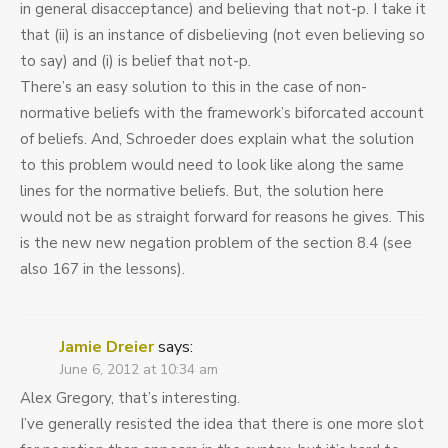
in general disacceptance) and believing that not-p. I take it
that (ii) is an instance of disbelieving (not even believing so
to say) and (i) is belief that not-p.
There’s an easy solution to this in the case of non-
normative beliefs with the framework’s biforcated account
of beliefs. And, Schroeder does explain what the solution
to this problem would need to look like along the same
lines for the normative beliefs. But, the solution here
would not be as straight forward for reasons he gives. This
is the new new negation problem of the section 8.4 (see
also 167 in the lessons).
Jamie Dreier
says:
June 6, 2012 at 10:34 am
Alex Gregory, that’s interesting.
I’ve generally resisted the idea that there is one more slot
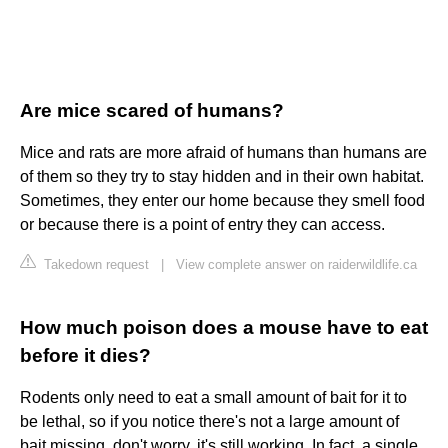
Are mice scared of humans?
Mice and rats are more afraid of humans than humans are
of them so they try to stay hidden and in their own habitat.
Sometimes, they enter our home because they smell food
or because there is a point of entry they can access.
Takedown request
|
View complete answer on raiderwildlife.ca
How much poison does a mouse have to eat
before it dies?
Rodents only need to eat a small amount of bait for it to
be lethal, so if you notice there's not a large amount of
bait missing, don't worry, it's still working. In fact, a single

--*--

Instructions for the task = In the entries above, find the line containing "Rodents only need". Set down that line and every line after it through the last one, exactly and alone.

Solution below =
Rodents only need to eat a small amount of bait for it to
be lethal, so if you notice there's not a large amount of
bait missing, don't worry, it's still working. In fact, a single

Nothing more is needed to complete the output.